Start of Input data

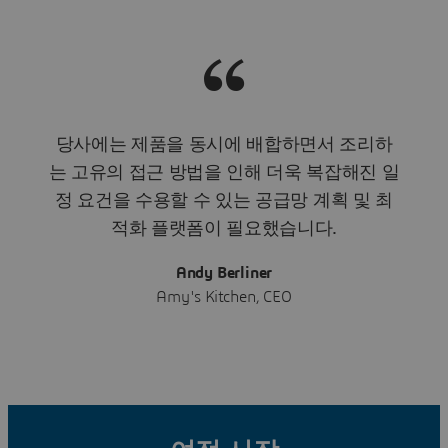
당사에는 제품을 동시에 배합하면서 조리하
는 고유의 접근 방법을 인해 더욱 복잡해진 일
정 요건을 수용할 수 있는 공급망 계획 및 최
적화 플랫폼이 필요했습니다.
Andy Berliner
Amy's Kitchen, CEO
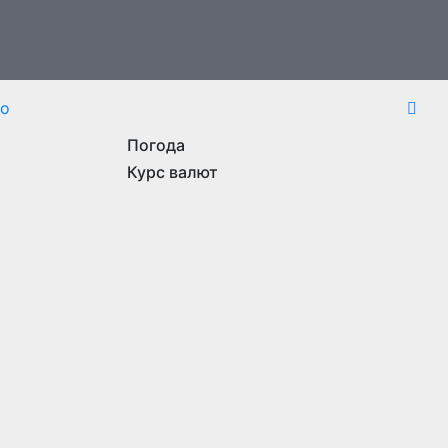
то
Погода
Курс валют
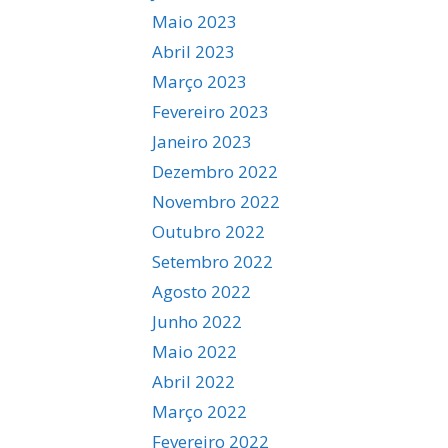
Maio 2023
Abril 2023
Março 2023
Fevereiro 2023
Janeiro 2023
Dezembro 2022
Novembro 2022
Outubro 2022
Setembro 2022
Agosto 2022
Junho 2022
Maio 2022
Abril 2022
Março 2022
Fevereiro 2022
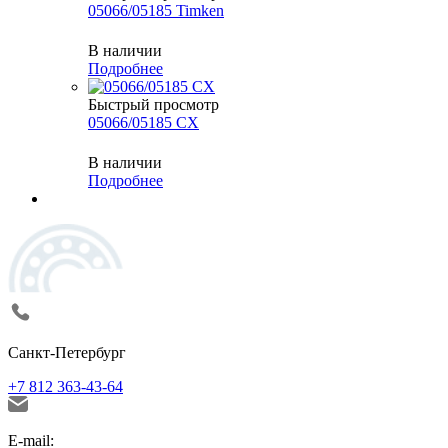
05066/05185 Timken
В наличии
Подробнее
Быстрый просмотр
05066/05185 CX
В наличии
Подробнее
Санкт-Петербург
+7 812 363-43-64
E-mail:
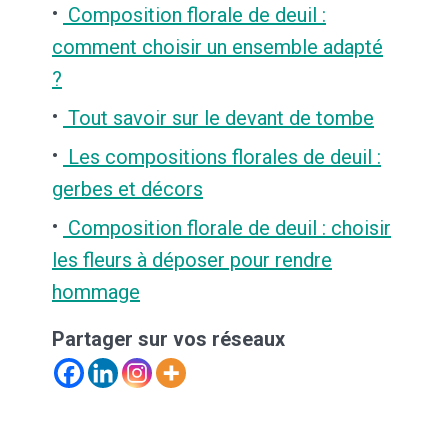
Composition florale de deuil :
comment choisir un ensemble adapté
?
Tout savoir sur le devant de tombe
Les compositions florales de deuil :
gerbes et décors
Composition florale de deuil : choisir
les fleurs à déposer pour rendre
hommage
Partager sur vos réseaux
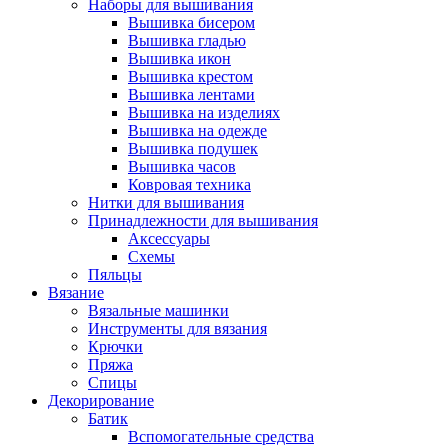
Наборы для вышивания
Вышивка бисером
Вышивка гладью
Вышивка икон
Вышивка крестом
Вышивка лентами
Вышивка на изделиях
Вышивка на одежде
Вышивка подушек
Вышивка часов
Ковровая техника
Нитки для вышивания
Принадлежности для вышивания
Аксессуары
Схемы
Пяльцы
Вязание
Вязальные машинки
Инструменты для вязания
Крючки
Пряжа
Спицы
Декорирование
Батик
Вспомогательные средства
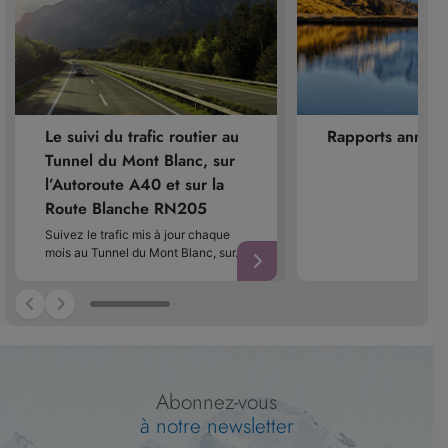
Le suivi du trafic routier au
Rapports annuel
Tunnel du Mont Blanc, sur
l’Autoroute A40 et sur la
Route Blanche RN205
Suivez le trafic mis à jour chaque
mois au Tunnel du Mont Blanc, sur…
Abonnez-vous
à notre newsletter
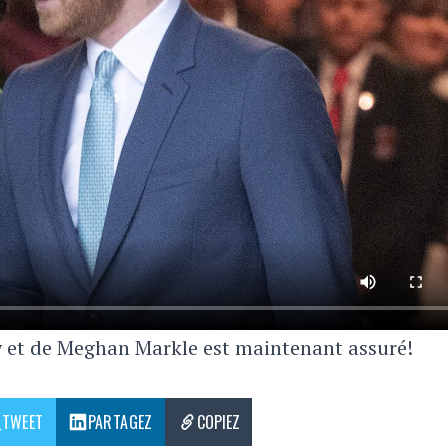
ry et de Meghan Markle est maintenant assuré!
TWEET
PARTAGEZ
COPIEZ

End of Input data

* **Task details**: From the records above, copy each line that contains the word "вышивания".

* **Solution to the problem**:
Наборы для вышивания
Нитки для вышивания
Принадлежности для вышивания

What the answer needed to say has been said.